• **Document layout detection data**

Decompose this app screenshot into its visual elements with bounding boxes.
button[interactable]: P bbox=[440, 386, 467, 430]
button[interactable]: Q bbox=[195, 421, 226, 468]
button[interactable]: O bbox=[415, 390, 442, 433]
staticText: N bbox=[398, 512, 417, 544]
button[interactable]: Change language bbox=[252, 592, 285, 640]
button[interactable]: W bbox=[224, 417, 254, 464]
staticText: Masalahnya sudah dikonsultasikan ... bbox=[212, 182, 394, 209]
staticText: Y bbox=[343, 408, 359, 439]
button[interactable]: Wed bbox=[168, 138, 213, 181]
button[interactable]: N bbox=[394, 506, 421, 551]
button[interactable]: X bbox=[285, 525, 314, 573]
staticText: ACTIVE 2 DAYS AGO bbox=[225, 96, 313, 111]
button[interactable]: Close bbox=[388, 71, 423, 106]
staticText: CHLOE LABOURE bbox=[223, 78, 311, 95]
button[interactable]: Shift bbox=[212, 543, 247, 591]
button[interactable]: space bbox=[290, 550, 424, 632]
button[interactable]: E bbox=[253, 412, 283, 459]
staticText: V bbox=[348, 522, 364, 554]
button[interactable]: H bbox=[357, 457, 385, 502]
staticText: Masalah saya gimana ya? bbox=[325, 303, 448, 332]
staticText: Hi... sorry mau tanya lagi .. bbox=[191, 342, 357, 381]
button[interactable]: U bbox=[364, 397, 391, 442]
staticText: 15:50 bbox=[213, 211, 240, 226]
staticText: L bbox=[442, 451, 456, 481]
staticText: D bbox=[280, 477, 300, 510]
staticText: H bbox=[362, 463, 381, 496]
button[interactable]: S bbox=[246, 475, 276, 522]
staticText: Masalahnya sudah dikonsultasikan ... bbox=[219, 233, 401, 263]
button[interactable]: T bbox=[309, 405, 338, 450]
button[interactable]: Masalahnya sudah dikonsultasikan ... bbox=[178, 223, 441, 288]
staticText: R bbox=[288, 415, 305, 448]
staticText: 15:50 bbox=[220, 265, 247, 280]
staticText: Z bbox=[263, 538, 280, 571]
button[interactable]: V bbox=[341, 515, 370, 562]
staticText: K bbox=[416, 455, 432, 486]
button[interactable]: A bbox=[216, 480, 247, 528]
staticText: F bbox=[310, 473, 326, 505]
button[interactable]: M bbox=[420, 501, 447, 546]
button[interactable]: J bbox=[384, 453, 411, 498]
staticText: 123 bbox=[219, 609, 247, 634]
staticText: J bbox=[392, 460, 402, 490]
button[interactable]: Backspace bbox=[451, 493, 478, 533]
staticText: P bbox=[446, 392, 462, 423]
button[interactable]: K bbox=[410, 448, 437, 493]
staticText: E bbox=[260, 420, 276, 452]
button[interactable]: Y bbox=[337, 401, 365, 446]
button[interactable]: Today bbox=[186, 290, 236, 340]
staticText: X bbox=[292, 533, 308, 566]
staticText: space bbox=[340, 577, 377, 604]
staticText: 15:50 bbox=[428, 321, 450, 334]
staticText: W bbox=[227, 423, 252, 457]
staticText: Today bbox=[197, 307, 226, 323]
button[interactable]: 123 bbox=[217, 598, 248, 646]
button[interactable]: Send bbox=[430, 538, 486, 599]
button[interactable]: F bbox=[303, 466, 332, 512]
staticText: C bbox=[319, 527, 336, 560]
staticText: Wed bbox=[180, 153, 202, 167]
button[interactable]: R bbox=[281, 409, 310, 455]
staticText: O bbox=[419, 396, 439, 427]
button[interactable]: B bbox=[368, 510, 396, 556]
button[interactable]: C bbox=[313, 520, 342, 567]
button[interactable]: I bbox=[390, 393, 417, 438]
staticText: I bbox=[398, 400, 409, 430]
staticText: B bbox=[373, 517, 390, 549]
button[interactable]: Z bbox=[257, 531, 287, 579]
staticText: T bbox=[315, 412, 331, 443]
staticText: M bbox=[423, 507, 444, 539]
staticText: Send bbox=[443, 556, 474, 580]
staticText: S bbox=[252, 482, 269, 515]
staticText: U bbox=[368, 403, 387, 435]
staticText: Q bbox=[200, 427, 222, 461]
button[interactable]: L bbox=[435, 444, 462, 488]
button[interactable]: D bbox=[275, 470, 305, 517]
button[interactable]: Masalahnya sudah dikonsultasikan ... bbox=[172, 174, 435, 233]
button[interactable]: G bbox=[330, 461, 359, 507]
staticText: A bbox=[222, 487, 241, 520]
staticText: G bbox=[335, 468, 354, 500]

• **Work request**
An exact copy of every entry is required.

• **Reply**
Decompose this app screenshot into its visual elements with bounding boxes.
button[interactable]: P bbox=[440, 386, 467, 430]
button[interactable]: Q bbox=[195, 421, 226, 468]
button[interactable]: O bbox=[415, 390, 442, 433]
staticText: N bbox=[398, 512, 417, 544]
button[interactable]: Change language bbox=[252, 592, 285, 640]
button[interactable]: W bbox=[224, 417, 254, 464]
staticText: Masalahnya sudah dikonsultasikan ... bbox=[212, 182, 394, 209]
staticText: Y bbox=[343, 408, 359, 439]
button[interactable]: Wed bbox=[168, 138, 213, 181]
button[interactable]: N bbox=[394, 506, 421, 551]
button[interactable]: X bbox=[285, 525, 314, 573]
staticText: ACTIVE 2 DAYS AGO bbox=[225, 96, 313, 111]
button[interactable]: Close bbox=[388, 71, 423, 106]
staticText: CHLOE LABOURE bbox=[223, 78, 311, 95]
button[interactable]: Shift bbox=[212, 543, 247, 591]
button[interactable]: space bbox=[290, 550, 424, 632]
button[interactable]: E bbox=[253, 412, 283, 459]
staticText: V bbox=[348, 522, 364, 554]
button[interactable]: H bbox=[357, 457, 385, 502]
staticText: Masalah saya gimana ya? bbox=[325, 303, 448, 332]
staticText: Hi... sorry mau tanya lagi .. bbox=[191, 342, 357, 381]
button[interactable]: U bbox=[364, 397, 391, 442]
staticText: 15:50 bbox=[213, 211, 240, 226]
staticText: L bbox=[442, 451, 456, 481]
staticText: D bbox=[280, 477, 300, 510]
staticText: H bbox=[362, 463, 381, 496]
button[interactable]: S bbox=[246, 475, 276, 522]
staticText: Masalahnya sudah dikonsultasikan ... bbox=[219, 233, 401, 263]
button[interactable]: T bbox=[309, 405, 338, 450]
button[interactable]: Masalahnya sudah dikonsultasikan ... bbox=[178, 223, 441, 288]
staticText: R bbox=[288, 415, 305, 448]
staticText: 15:50 bbox=[220, 265, 247, 280]
staticText: Z bbox=[263, 538, 280, 571]
button[interactable]: V bbox=[341, 515, 370, 562]
staticText: K bbox=[416, 455, 432, 486]
button[interactable]: A bbox=[216, 480, 247, 528]
staticText: F bbox=[310, 473, 326, 505]
button[interactable]: M bbox=[420, 501, 447, 546]
button[interactable]: J bbox=[384, 453, 411, 498]
staticText: 123 bbox=[219, 609, 247, 634]
staticText: J bbox=[392, 460, 402, 490]
button[interactable]: Backspace bbox=[451, 493, 478, 533]
staticText: P bbox=[446, 392, 462, 423]
button[interactable]: K bbox=[410, 448, 437, 493]
staticText: E bbox=[260, 420, 276, 452]
button[interactable]: Y bbox=[337, 401, 365, 446]
button[interactable]: Today bbox=[186, 290, 236, 340]
staticText: X bbox=[292, 533, 308, 566]
staticText: space bbox=[340, 577, 377, 604]
staticText: 15:50 bbox=[428, 321, 450, 334]
staticText: W bbox=[227, 423, 252, 457]
staticText: Today bbox=[197, 307, 226, 323]
button[interactable]: 123 bbox=[217, 598, 248, 646]
button[interactable]: Send bbox=[430, 538, 486, 599]
button[interactable]: F bbox=[303, 466, 332, 512]
staticText: C bbox=[319, 527, 336, 560]
staticText: Wed bbox=[180, 153, 202, 167]
button[interactable]: R bbox=[281, 409, 310, 455]
staticText: O bbox=[419, 396, 439, 427]
button[interactable]: B bbox=[368, 510, 396, 556]
button[interactable]: C bbox=[313, 520, 342, 567]
button[interactable]: I bbox=[390, 393, 417, 438]
staticText: I bbox=[398, 400, 409, 430]
staticText: B bbox=[373, 517, 390, 549]
button[interactable]: Z bbox=[257, 531, 287, 579]
staticText: T bbox=[315, 412, 331, 443]
staticText: M bbox=[423, 507, 444, 539]
staticText: Send bbox=[443, 556, 474, 580]
staticText: S bbox=[252, 482, 269, 515]
staticText: U bbox=[368, 403, 387, 435]
staticText: Q bbox=[200, 427, 222, 461]
button[interactable]: L bbox=[435, 444, 462, 488]
button[interactable]: D bbox=[275, 470, 305, 517]
button[interactable]: Masalahnya sudah dikonsultasikan ... bbox=[172, 174, 435, 233]
button[interactable]: G bbox=[330, 461, 359, 507]
staticText: A bbox=[222, 487, 241, 520]
staticText: G bbox=[335, 468, 354, 500]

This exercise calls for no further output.